SALT LAKE CITY — A Utah pediatrician believes smoking in a car with a child present is similar to child abuse.
"It is every bit as traumatic as broken bones and bruises, and longer-lasting," Dr. Tom Metcalf told members of the Senate Health and Human Services Committee on Wednesday.
The situation of exposing a child to secondhand smoke, which he said can be toxic to developing lungs, is "non-accidental trauma."
HB13, sponsored by Rep. Patrice Arent, D-Millcreek, is the latest attempt by the Legislature to prohibit smoking in cars when passengers under age 15 are present. Similar legislation has been attempted, albeit unsuccessfully, for the past several years.
The law, if adopted, would make the action a secondary offense and impose a $45 fine that could be waived for first-time offenders in exchange for attendance at a smoking cessation class.
Arent said the potential legislation, which mimics laws prohibiting alcohol consumption while driving and requiring child safety restraints, serves a "very important, public health and safety purpose … to protect vulnerable people who cannot protect themselves."
There are a lot of things that go on on personal property that would be dangerous. Private property is private property, and we cannot protect children from all danger.
–Gayle Ruzicka, Utah Eagle Forum
Gayle Ruzicka, of the Utah Eagle Forum, opposes the bill, saying it infringes on personal property rights.
"Do we, as a state, pass laws that tell parents what they can do with their own personal property?" Ruzicka said, adding that the Utah Legislature already allows guns in cars, which could also potentially be dangerous to children.
"There are a lot of things that go on on personal property that would be dangerous," she said. "Private property is private property, and we cannot protect children from all danger."
Ruzicka said she worries the bill could someday be used to prosecute parents who smoke as child abusers. It is a concern echoed by Sen. Daniel Thatcher, R-West Valley City, who gave the committee's only dissenting vote on the bill.
Thatcher said that while he believes "a parent who smokes in a car with a child is a terrible parent," the eventual progression of the potential law might go too far.
"I'm no friend of tobacco, never have been, and I'm a staunch defender of personal rights," said Sen. Allen Christensen, R-Ogden, calling HB13 a "necessary bill."

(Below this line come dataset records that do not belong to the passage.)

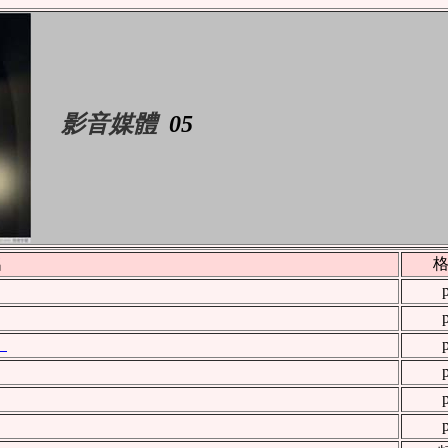
影音媒體
05
名
格
〉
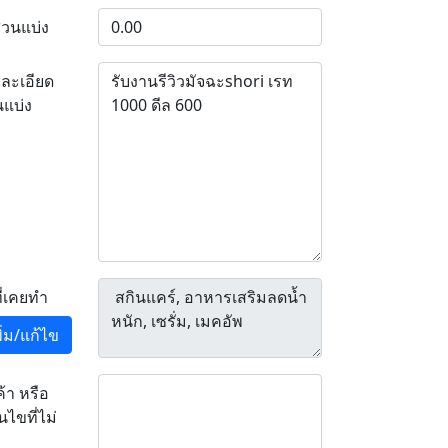
่วนแบ่ง
ละเอียด
นแบ่ง
ที่เคยทำ
พิ่ม/แก้ไข
ค้า หรือ
อนไขที่ไม่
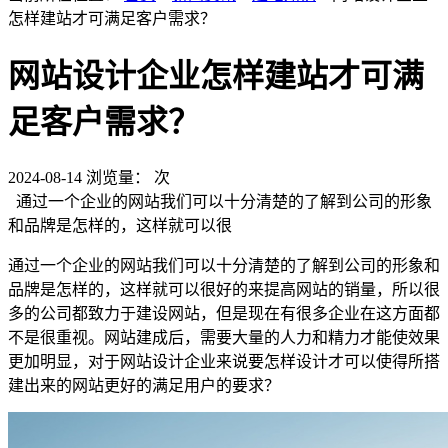
怎样建站才可满足客户需求？
网站设计企业怎样建站才可满
足客户需求？
2024-08-14
浏览量：
次
通过一个企业的网站我们可以十分清楚的了解到公司的形象
和品牌是怎样的，这样就可以很
通过一个企业的网站我们可以十分清楚的了解到公司的形象和
品牌是怎样的，这样就可以很好的来提高网站的销量，所以很
多的公司都致力于建设网站，但是现在有很多企业在这方面都
不是很重视。网站建成后，需要大量的人力和精力才能使效果
更加明显，对于网站设计企业来说要怎样设计才可以使得所搭
建出来的网站更好的满足用户的要求？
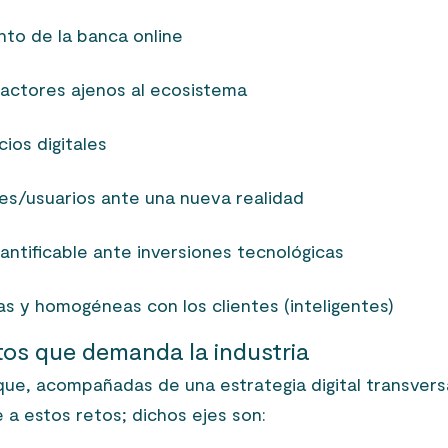
nto de la banca online
actores ajenos al ecosistema
ios digitales
es/usuarios ante una nueva realidad
ntificable ante inversiones tecnológicas
s y homogéneas con los clientes (inteligentes)
etos que demanda la industria
que, acompañadas de una estrategia digital transvers
e a estos retos; dichos ejes son:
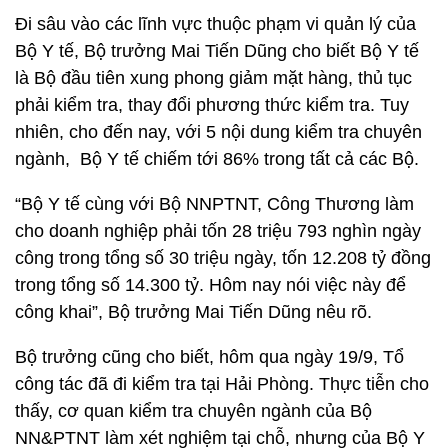
Đi sâu vào các lĩnh vực thuộc phạm vi quản lý của
Bộ Y tế, Bộ trưởng Mai Tiến Dũng cho biết Bộ Y tế
là Bộ đầu tiên xung phong giảm mặt hàng, thủ tục
phải kiểm tra, thay đổi phương thức kiểm tra. Tuy
nhiên, cho đến nay, với 5 nội dung kiểm tra chuyên
ngành, Bộ Y tế chiếm tới 86% trong tất cả các Bộ.
“Bộ Y tế cùng với Bộ NNPTNT, Công Thương làm
cho doanh nghiệp phải tốn 28 triệu 793 nghìn ngày
công trong tổng số 30 triệu ngày, tốn 12.208 tỷ đồng
trong tổng số 14.300 tỷ. Hôm nay nói việc này để
công khai”, Bộ trưởng Mai Tiến Dũng nêu rõ.
Bộ trưởng cũng cho biết, hôm qua ngày 19/9, Tổ
công tác đã đi kiểm tra tại Hải Phòng. Thực tiễn cho
thấy, cơ quan kiểm tra chuyên ngành của Bộ
NN&PTNT làm xét nghiệm tại chỗ, nhưng của Bộ Y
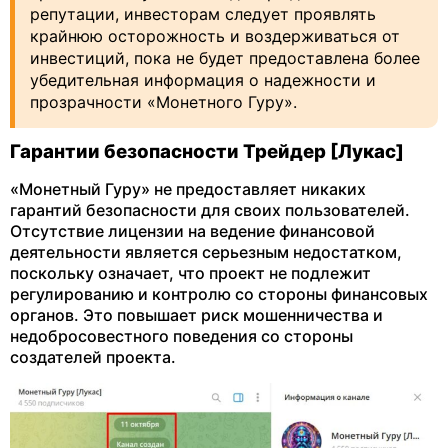
репутации, инвесторам следует проявлять
крайнюю осторожность и воздерживаться от
инвестиций, пока не будет предоставлена более
убедительная информация о надежности и
прозрачности «Монетного Гуру».
Гарантии безопасности Трейдер [Лукас]
«Монетный Гуру» не предоставляет никаких
гарантий безопасности для своих пользователей.
Отсутствие лицензии на ведение финансовой
деятельности является серьезным недостатком,
поскольку означает, что проект не подлежит
регулированию и контролю со стороны финансовых
органов. Это повышает риск мошенничества и
недобросовестного поведения со стороны
создателей проекта.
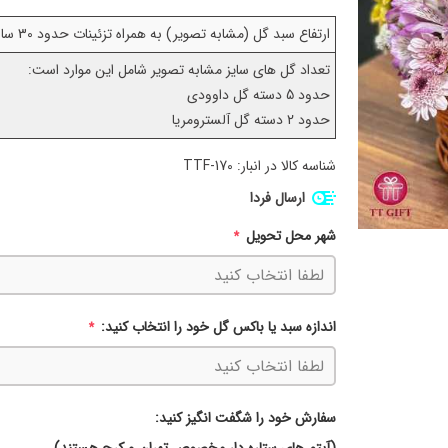
ارتفاع سبد گل (مشابه تصویر) به همراه تزئینات حدود 30 سانتی متر می باشد.
تعداد گل های سایز مشابه تصویر شامل این موارد است:
حدود 5 دسته گل داوودی
حدود 2 دسته گل آلسترومریا
شناسه کالا در انبار:
TTF-170
ارسال فردا
شهر محل تحویل
*
اندازه سبد یا باکس گل خود را انتخاب کنید:
*
سفارش خود را شگفت انگیز کنید:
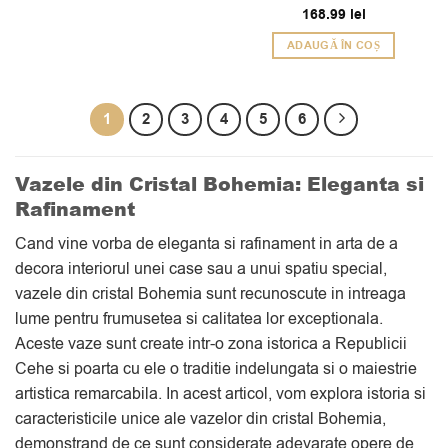
168.99
lei
ADAUGĂ ÎN COȘ
1
2
3
4
5
6
Vazele din Cristal Bohemia: Eleganta si
Rafinament
Cand vine vorba de eleganta si rafinament in arta de a
decora interiorul unei case sau a unui spatiu special,
vazele din cristal Bohemia sunt recunoscute in intreaga
lume pentru frumusetea si calitatea lor exceptionala.
Aceste vaze sunt create intr-o zona istorica a Republicii
Cehe si poarta cu ele o traditie indelungata si o maiestrie
artistica remarcabila. In acest articol, vom explora istoria si
caracteristicile unice ale vazelor din cristal Bohemia,
demonstrand de ce sunt considerate adevarate opere de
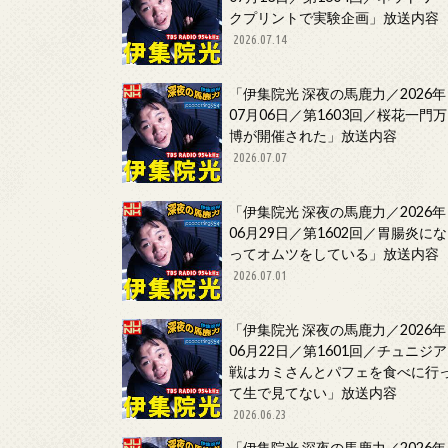
クプリントで実験企画」放送内容
2026.07.14
「伊集院光 深夜の馬鹿力／2026年
07月06日／第1603回／桜花一門万
博が開催された」放送内容
2026.07.07
「伊集院光 深夜の馬鹿力／2026年
06月29日／第1602回／胃腸炎にな
ってオムツをしている」放送内容
2026.07.01
「伊集院光 深夜の馬鹿力／2026年
06月22日／第1601回／チュニジア
戦はカミさんとパフェを食べに行
て生で見てない」放送内容
2026.06.23
「伊集院光 深夜の馬鹿力／2026年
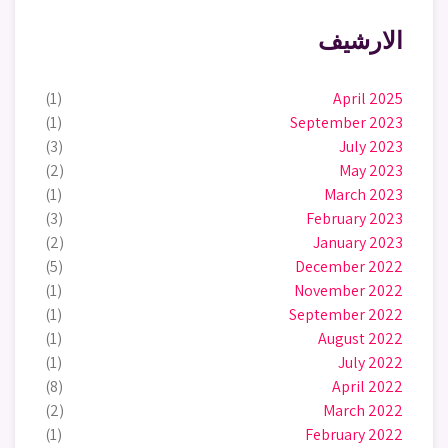
الارشيف
(1)
April 2025
(1)
September 2023
(3)
July 2023
(2)
May 2023
(1)
March 2023
(3)
February 2023
(2)
January 2023
(5)
December 2022
(1)
November 2022
(1)
September 2022
(1)
August 2022
(1)
July 2022
(8)
April 2022
(2)
March 2022
(1)
February 2022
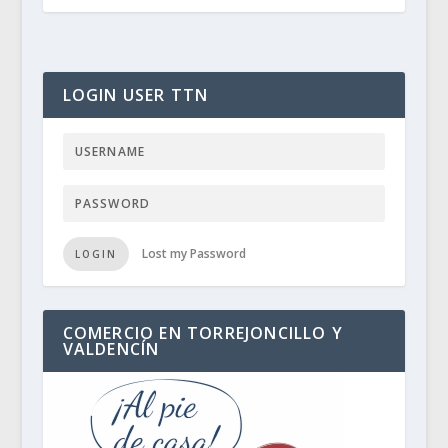
LOGIN USER TTN
Lost my Password
LOGIN
COMERCIO EN TORREJONCILLO Y
VALDENCÍN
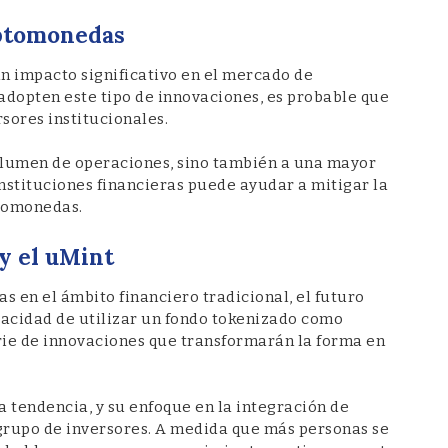
iptomonedas
un impacto significativo en el mercado de
dopten este tipo de innovaciones, es probable que
sores institucionales.
volumen de operaciones, sino también a una mayor
instituciones financieras puede ayudar a mitigar la
ptomonedas.
y el uMint
s en el ámbito financiero tradicional, el futuro
pacidad de utilizar un fondo tokenizado como
erie de innovaciones que transformarán la forma en
a tendencia, y su enfoque en la integración de
 grupo de inversores. A medida que más personas se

"I'm willing to take away that person's liberty to smoke in that enclosed environment," Christensen said. "Our charge as a Legislature is to draw the line … and that line needs to be moved in favor of the children."
Metcalf said the bill, as written, is similar to legislation that paved the way to make car seats mandatory for children and infants in 1984. He said that bill gradually increased education on the matter of child safety and eventually led to fewer deaths on Utah roads.
HB13 narrowly passed the Utah House of Representatives and now faces additional discussion and a vote by the whole Senate body.
Utah PTA President-elect Liz Zentner said she is perplexed at lawmakers who don't vote for the bill, choosing then to "protect those who put their addiction before the health of their children."
Zentner said parents who choose to smoke while kids are present in a vehicle are essentially creating "gas chambers on wheels."